(Stored data entries)
--*--
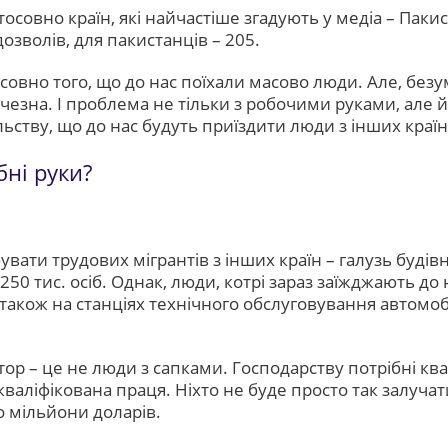
совно країн, які найчастіше згадують у медіа – Пакис
озволів, для пакистанців – 205.
осовно того, що до нас поїхали масово люди. Але, без
чезна. І проблема не тільки з робочими руками, але й
пільству, що до нас будуть приїздити люди з інших країн
бні руки?
увати трудових мігрантів з інших країн – галузь буді
250 тис. осіб. Однак, люди, котрі зараз заїжджають д
 а також на станціях технічного обслуговування автомо
р – це не люди з сапками. Господарству потрібні квалі
кваліфікована праця. Ніхто не буде просто так залучат
о мільйони доларів.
--*--
**The task:** Your reply should be one number: how many lines in the entries above contain the word "люди".

**Task output:** 4